**BRIEF:**
Give an exact reproduction of the lines from the one with "benadikt (964, 541)" to the final line of the entries below, both ends included, and omit the pictures.

**DATASET CONTENT:**
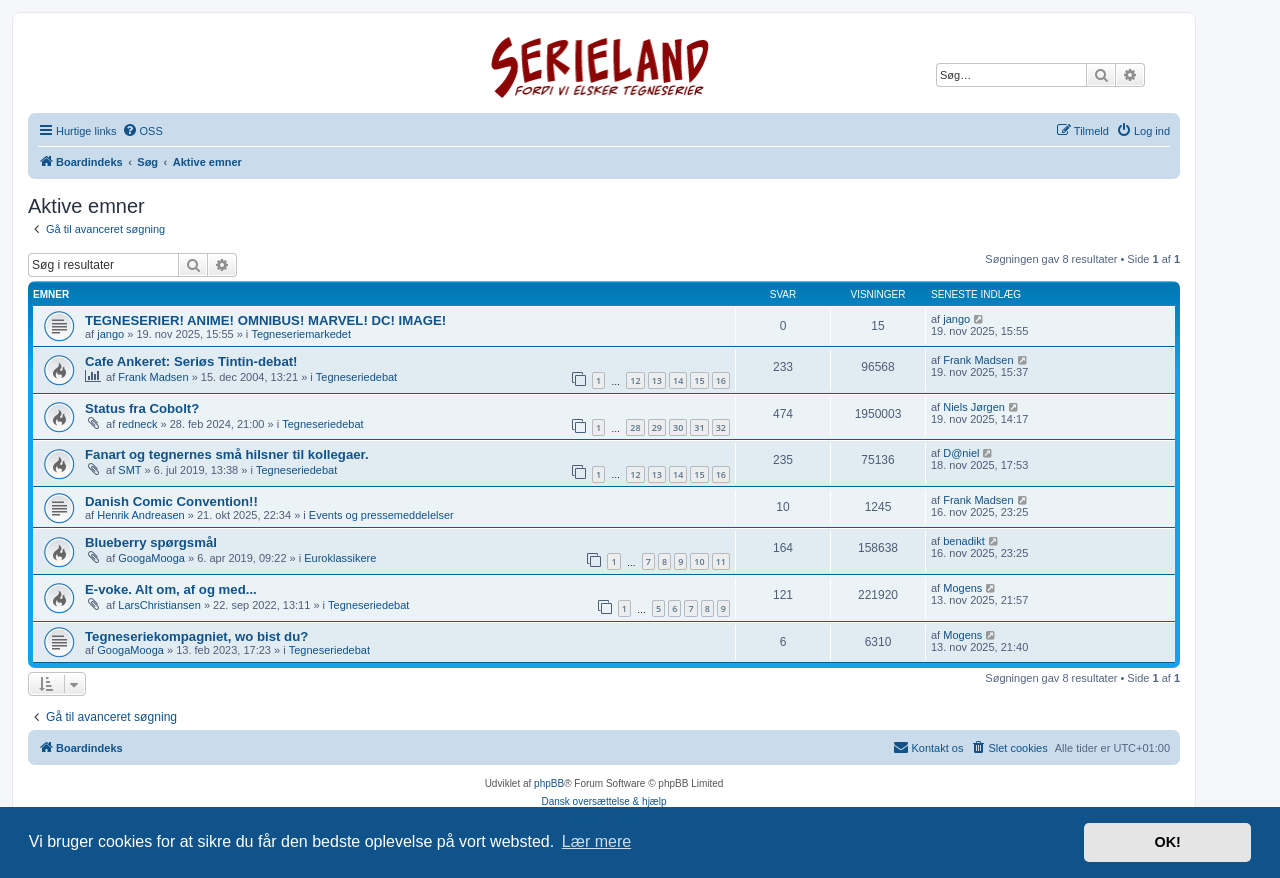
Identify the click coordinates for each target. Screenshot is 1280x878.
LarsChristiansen (159, 605)
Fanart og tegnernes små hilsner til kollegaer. (227, 454)
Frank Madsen (153, 377)
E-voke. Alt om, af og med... (171, 589)
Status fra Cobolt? (142, 408)
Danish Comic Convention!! (171, 501)
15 (699, 380)
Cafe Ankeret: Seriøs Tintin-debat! (191, 361)
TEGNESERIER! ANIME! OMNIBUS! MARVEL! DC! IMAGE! (265, 320)
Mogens (962, 588)
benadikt (964, 541)
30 (678, 427)
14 (678, 380)
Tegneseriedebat (356, 377)
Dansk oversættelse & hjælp (603, 801)
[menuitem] (142, 131)
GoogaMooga (151, 558)
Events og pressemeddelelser (381, 515)
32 (721, 427)
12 (635, 380)
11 (721, 561)
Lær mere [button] (596, 841)
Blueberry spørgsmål (151, 542)
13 (657, 380)
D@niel (961, 453)
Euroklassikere (340, 558)
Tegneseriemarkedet (301, 334)
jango (110, 334)
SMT (129, 470)
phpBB (549, 783)
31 (699, 427)
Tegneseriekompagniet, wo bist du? (196, 636)
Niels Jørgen (974, 407)
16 (721, 380)
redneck (137, 424)
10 (699, 561)
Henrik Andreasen (140, 515)
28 (635, 427)
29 (657, 427)
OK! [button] (1167, 842)
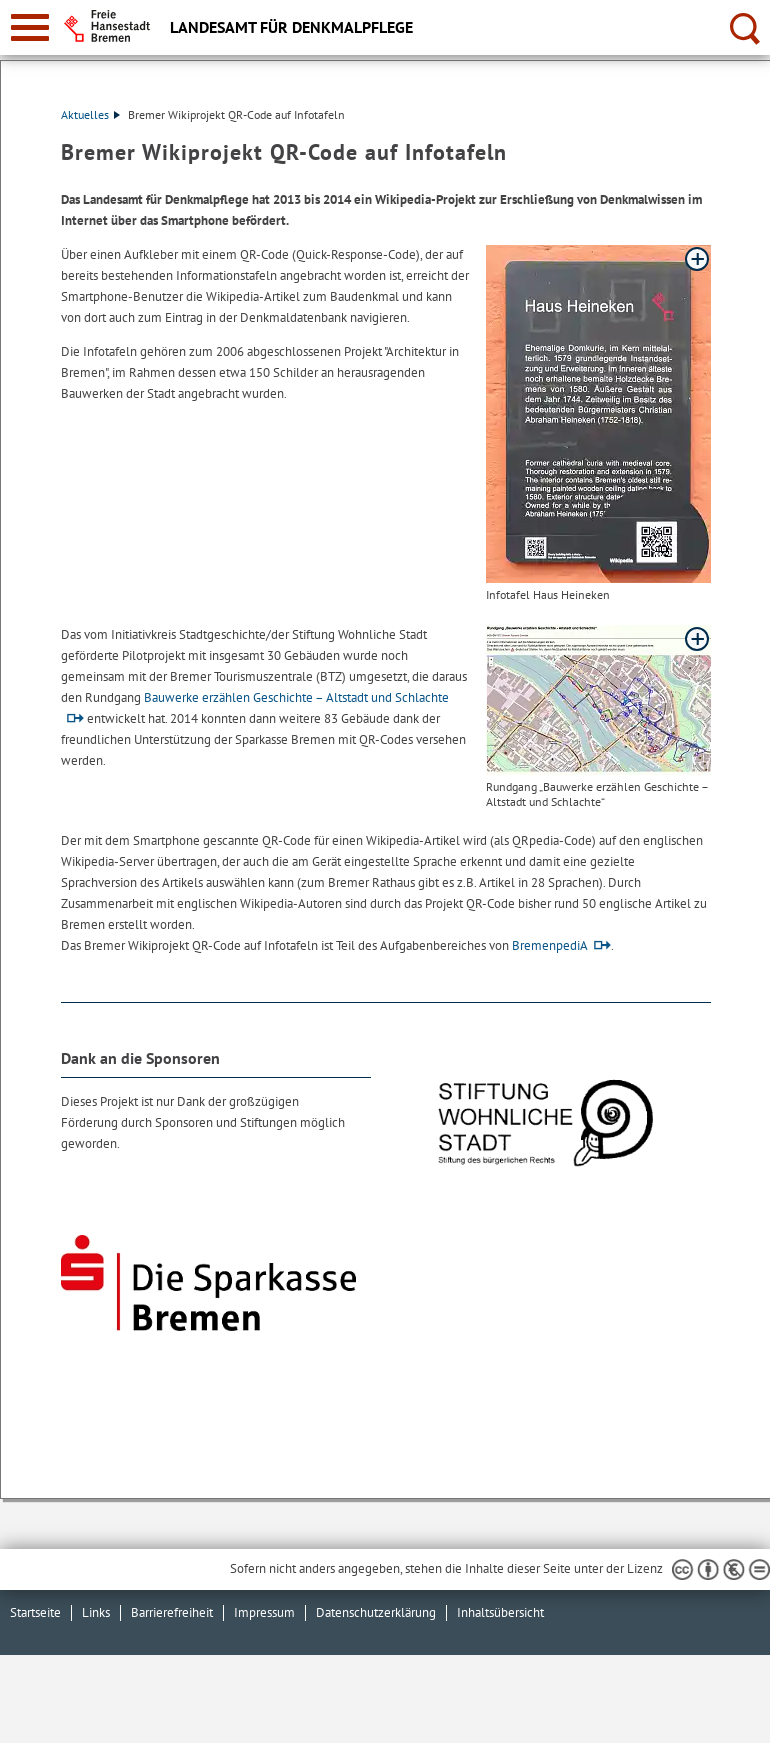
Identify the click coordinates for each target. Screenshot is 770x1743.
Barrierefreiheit (172, 1612)
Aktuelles (90, 114)
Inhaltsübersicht (500, 1612)
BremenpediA (550, 945)
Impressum (264, 1612)
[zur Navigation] (30, 27)
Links (96, 1612)
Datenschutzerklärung (376, 1612)
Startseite (35, 1612)
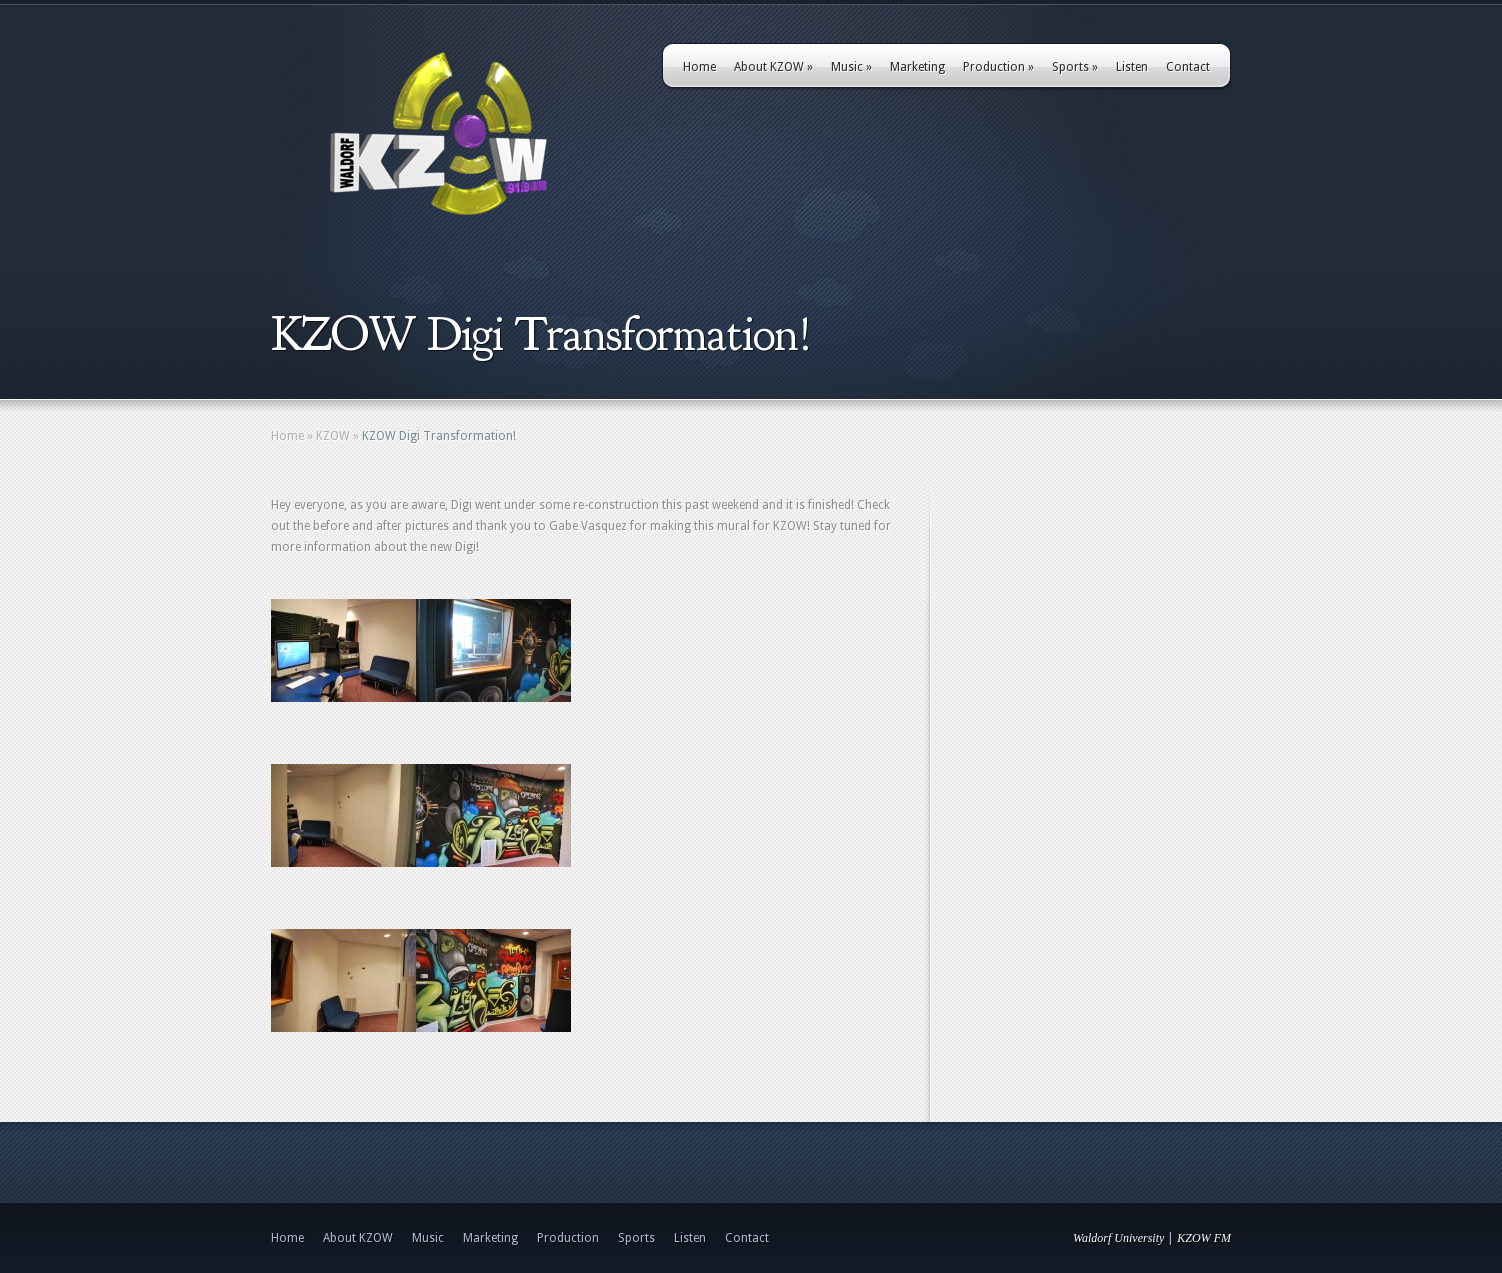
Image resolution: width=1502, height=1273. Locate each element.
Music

**FINAL ANSWER:**
benadikt (964, 541)
30 (678, 427)
14 (678, 380)
Tegneseriedebat (356, 377)
Dansk oversættelse & hjælp (603, 801)
[menuitem] (142, 131)
GoogaMooga (151, 558)
Events og pressemeddelelser (381, 515)
32 (721, 427)
12 (635, 380)
11 (721, 561)
Lær mere [button] (596, 841)
Blueberry spørgsmål (151, 542)
13 (657, 380)
D@niel (961, 453)
Euroklassikere (340, 558)
Tegneseriemarkedet (301, 334)
jango (110, 334)
SMT (129, 470)
phpBB (549, 783)
31 (699, 427)
Tegneseriekompagniet, wo bist du? (196, 636)
Niels Jørgen (974, 407)
16 (721, 380)
redneck (137, 424)
10 (699, 561)
Henrik Andreasen (140, 515)
28 (635, 427)
29 (657, 427)
OK! [button] (1167, 842)
Identify the click coordinates for each target. Screenshot is 770x1743.
Barrierefreiheit (172, 1612)
Aktuelles (90, 114)
Inhaltsübersicht (500, 1612)
BremenpediA (550, 945)
Impressum (264, 1612)
[zur Navigation] (30, 27)
Links (96, 1612)
Datenschutzerklärung (376, 1612)
Startseite (35, 1612)
Image resolution: width=1502, height=1273. Locate each element.
Music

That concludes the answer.